Unquestionably, GYROKINESIS® is a much newer system than yoga. While yoga is an ancient practice that includes much more than the asana system, thought of by most westerners as the whole and total of yoga, GYROKINESIS® was discovered in the late 70s and put into a cohesive system form in the early 80s. The non-equipment work, GYROKINESIS®, originally called Yoga For Dancers™, predates the equipment of GYROTONIC®.

* photos from my recent GYROKINESIS foundation course *

Very much like the physical form of yoga, GYROKINESIS® is a total body system of physical, mental and spiritual coordination and integration. If you've ever seen the GYROTONIC® logo, it is a simplification of a drawing made by Juliu Horvath to express the energetic awakening he experienced through the work he discovered, which later became GYROKINESIS®. Juliu was living a solitary life in the mountains of St. Thomas, in what could be called a hermetic retreat. His six years of retreat and self practice were the birthplace of GYROKINESIS®.

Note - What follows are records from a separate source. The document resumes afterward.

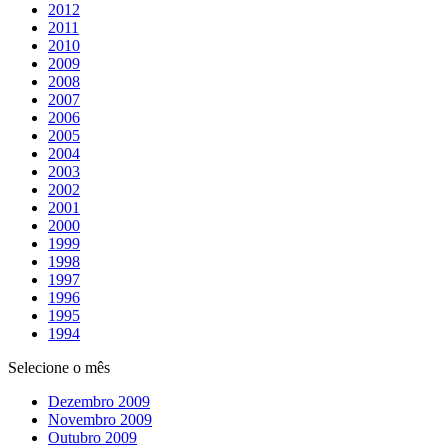
2012
2011
2010
2009
2008
2007
2006
2005
2004
2003
2002
2001
2000
1999
1998
1997
1996
1995
1994
Selecione o mês
Dezembro 2009
Novembro 2009
Outubro 2009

The integration of the breath and motion in GYROKINESIS® is arguably one of the most important aspects of the entire system (as well as in GYROTONIC®). In both systems, every motion has a specific breath that is inseparable from it. The motion and the breath are one. Of course it is possible to do the motions without the breath, but in the purest sense, you're no longer doing GYROKINESIS®. The same can, of course be said of yoga. Complete integration of mind, body and spirit are the bedrock of both systems and if you take one piece out, like the breath, you're now doing an approximation of the totality intended. Every motion has a breath and the breath and the motion are united in duration and intensity. One does not follow the other, one is the other.

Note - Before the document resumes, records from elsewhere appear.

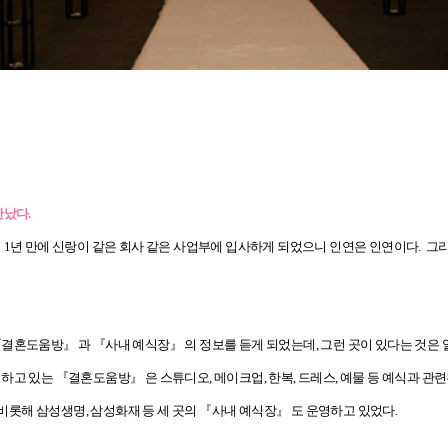
만났다.
1년 만에 신랑이 같은 회사 같은 사업부에 입사하게 되었으니 인연은 인연이다. 그리고
『결혼도움방』 과 『사내 예식장』 의 정보를 듣게 되었는데, 그런 곳이 있다는 것은
고 있는 『결혼도움방』 은 스튜디오, 메이크업, 한복, 드레스, 예물 등 예식과 관
롯해 삼성생명, 삼성화재 등 세 곳의 『사내 예식장』 도 운영하고 있었다.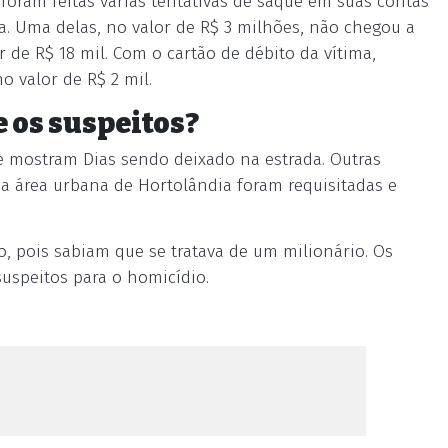
foram feitas várias tentativas de saque em suas contas
a. Uma delas, no valor de R$ 3 milhões, não chegou a
r de R$ 18 mil. Com o cartão de débito da vítima,
o valor de R$ 2 mil.
e os suspeitos?
e mostram Dias sendo deixado na estrada. Outras
 área urbana de Hortolândia foram requisitadas e
o, pois sabiam que se tratava de um milionário. Os
suspeitos para o homicídio.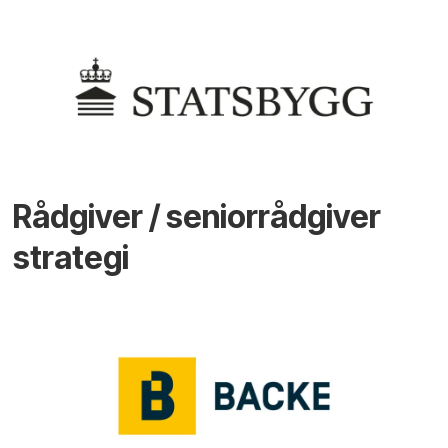
Rådgiver / seniorrådgiver
strategi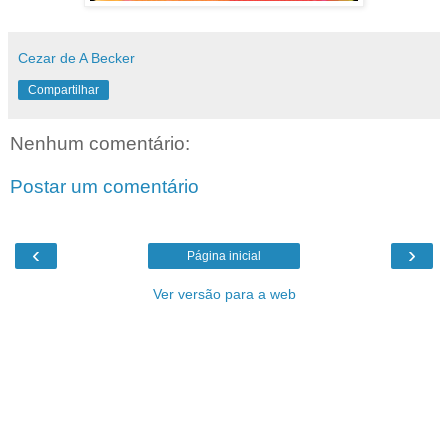
Cezar de A Becker
Compartilhar
Nenhum comentário:
Postar um comentário
‹
›
Página inicial
Ver versão para a web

When properly committing yourself to a GYROKINESIS® practice, your goal is not simply a flexible, strong body. And the same can be said for yoga. In fact, yoga, truly, is not just about the asanas and pranayama. Milarepa was considered the greatest yogi in Tibetan history and no where in his autobiography does he describe doing anything that even resembles the physical form of yoga popular in the western world. Both in a proper yogic practice and in a proper GYROKINESIS® practice, the mind and body are being trained to be truly inseparable, the imputed differences between the two dissolving as your practice deepens, eventually culminating in what can be called liberation. In the majority of people who do hatha yoga in the west and people who do GYROKINESIS® classes, that union may never be realized. However, that doesn't diminish the shining light that both systems fully encompass.

In total, it can be said that GYROKINESIS® and yoga are cousins. While the physical execution of the two systems appears to be drastically different, to those with a trained eye and an attuned heart/spirit, they are two ways of achieving the same goal.